BEGIN RECORDS SHOWN

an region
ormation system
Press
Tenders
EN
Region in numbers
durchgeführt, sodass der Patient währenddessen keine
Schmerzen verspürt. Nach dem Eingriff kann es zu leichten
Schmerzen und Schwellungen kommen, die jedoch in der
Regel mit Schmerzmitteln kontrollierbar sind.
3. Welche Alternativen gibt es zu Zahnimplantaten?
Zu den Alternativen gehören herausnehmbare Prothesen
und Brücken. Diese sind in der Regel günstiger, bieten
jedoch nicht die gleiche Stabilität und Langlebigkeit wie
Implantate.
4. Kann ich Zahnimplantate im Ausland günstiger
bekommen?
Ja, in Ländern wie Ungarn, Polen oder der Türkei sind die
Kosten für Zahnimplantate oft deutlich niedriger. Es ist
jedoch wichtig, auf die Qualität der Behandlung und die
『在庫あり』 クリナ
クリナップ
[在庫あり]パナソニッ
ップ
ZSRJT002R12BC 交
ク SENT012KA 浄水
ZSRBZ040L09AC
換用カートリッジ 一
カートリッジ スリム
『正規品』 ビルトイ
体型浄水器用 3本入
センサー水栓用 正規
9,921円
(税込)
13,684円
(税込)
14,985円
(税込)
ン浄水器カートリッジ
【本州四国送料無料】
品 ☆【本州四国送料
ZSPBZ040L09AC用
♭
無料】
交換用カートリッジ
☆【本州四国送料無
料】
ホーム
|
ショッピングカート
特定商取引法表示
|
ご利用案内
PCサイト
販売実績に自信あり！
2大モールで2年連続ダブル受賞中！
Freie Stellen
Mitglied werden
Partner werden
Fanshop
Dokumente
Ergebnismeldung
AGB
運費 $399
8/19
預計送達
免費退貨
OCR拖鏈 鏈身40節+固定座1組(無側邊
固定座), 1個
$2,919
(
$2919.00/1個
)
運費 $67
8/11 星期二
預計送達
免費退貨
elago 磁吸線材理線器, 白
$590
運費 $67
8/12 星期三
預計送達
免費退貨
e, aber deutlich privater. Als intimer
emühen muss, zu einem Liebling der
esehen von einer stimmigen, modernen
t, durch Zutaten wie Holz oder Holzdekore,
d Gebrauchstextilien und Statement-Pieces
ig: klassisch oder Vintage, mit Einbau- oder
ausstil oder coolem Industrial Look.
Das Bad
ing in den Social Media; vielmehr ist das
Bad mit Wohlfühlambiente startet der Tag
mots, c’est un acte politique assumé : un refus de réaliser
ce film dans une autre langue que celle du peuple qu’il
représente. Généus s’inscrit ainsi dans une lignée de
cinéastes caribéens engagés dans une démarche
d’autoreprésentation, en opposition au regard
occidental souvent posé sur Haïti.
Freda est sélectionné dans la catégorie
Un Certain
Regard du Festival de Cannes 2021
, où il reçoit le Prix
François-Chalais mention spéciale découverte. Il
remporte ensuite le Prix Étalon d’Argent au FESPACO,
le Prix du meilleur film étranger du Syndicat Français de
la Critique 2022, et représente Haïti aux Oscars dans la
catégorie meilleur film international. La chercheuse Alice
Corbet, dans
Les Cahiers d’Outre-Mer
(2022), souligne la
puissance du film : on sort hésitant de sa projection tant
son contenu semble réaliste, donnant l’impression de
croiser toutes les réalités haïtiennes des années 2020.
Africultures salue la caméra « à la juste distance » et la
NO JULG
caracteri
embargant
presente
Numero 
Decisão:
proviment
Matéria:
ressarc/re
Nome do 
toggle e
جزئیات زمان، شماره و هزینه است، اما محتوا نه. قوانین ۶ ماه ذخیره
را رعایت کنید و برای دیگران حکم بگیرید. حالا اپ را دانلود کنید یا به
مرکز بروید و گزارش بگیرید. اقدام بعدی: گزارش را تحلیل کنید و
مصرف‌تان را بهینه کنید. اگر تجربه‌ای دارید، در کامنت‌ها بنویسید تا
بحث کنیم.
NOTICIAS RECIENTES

END RECORDS SHOWN

## BRIEF
Up to and including the line with "Implantate.", output each line of the entries above exactly, starting from the first.

## WRITTEN RESPONSE
an region
ormation system
Press
Tenders
EN
Region in numbers
durchgeführt, sodass der Patient währenddessen keine
Schmerzen verspürt. Nach dem Eingriff kann es zu leichten
Schmerzen und Schwellungen kommen, die jedoch in der
Regel mit Schmerzmitteln kontrollierbar sind.
3. Welche Alternativen gibt es zu Zahnimplantaten?
Zu den Alternativen gehören herausnehmbare Prothesen
und Brücken. Diese sind in der Regel günstiger, bieten
jedoch nicht die gleiche Stabilität und Langlebigkeit wie
Implantate.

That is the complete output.